While, as usual, we require your answers to be typed rather than written by hand, you can feel free to include a diagram to supplement your answer in each part — drawn by hand and scanned or created on a computer — as well, though we'll still need a written answer; the diagram is a supplement to your answer, not the answer itself. And, of course, a diagram is certainly not required, if you can explain your answer clearly without one.

What to submit

Add one PDF file to your core directory with this name: problem4.pdf, which contains your answer to these two questions.

Problem 5 (2 points)

We saw during our discussion of the implementation of Graphs that there are two broad implementation strategies that we can choose if we're implementing a graph: adjacency lists or an adjacency matrix. The difference turns out not to be academic, nor is it a matter of convenience or familiarity; the distinction is a critical one that we need to get right.

For each of the scenarios described below, choose one of the implementation strategies or the other — either adjacency lists or an adjacency matrix — and briefly explain, in a sentence or two, why your choice is the right one.
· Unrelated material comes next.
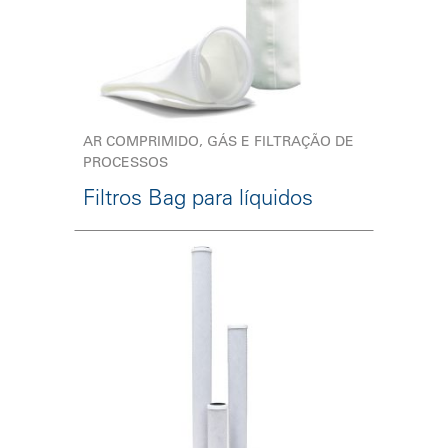
AR COMPRIMIDO, GÁS E FILTRAÇÃO DE
PROCESSOS
Filtros Bag para líquidos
Each vertex is intended to represent a web page somewhere on the World Wide Web. A directed edge leads from the vertex v₁ to the vertex v₂ whenever there is a link from v₁'s page leading to v₂'s.
Each vertex represents a city in the United States in which there is an airport. If it's possible to fly from one city to another, even if it requires multiple flights (e.g., flying from a small airport in Afton, Wyoming to Orange County, California might require one flight from the small airport in Afton, Wyoming to a larger nearby city like Denver, followed by a flight from Denver to Orange County), a directed edge contains the cost and other details of the cheapest sequence of flights from one city to the other.
Some vertices represent people and other vertices represent movies available for viewing on an online service. A directed edge leads from a vertex representing a person to a vertex representing a movie whenever that person has watched that movie, with the edge storing some information about that viewing, such as when it occurred or how the person rated the movie afterward.

What to submit

Add one PDF file to your core directory with this name: problem5.pdf, which contains your choices and explanations for these three scenarios.

Deliverables

In Canvas, you'll find a separate submission area for each problem. Submit your solution to each problem into the appropriate submission area. Be sure that you're submitting the correct file into the correct area (i.e., submitting your Problem 1 solution to the area for Problem 1, and so on). Under no circumstances will we offer credit for files submited in the incorrect area.

Submit each file as-is, without putting it into a .tar.gz file or arranging it in any other way. (There is a gather script in the set5 template, but there's no need to use it.) If we asked for a PDF, for example, all we want is a PDF; no more, no less. If you submit something other than what we asked for, we will not be offering you any credit on the submission. There are no exceptions to this rule.

Of course, you should also be aware that you're responsible for submitting precisely the version of your work that you want graded. We won't regrade an exercise simply because you submitted the wrong version accidentally, and we won't be able to offer any credit on exercises that you forgot to submit.

Can I submit after the deadline?

Unlike some of the projects in this course, the reinforcement exercises cannot be submitted after the deadline; there is no late policy for these. Each is worth only 3% of your grade, so it's not a disaster if you miss one of them along the way.

Can I work on this outside of the VM?

Yes, but be aware that you must submit the files in the appropriate format, and that any C++ code you submit must compile and run on the ICS 46 VM.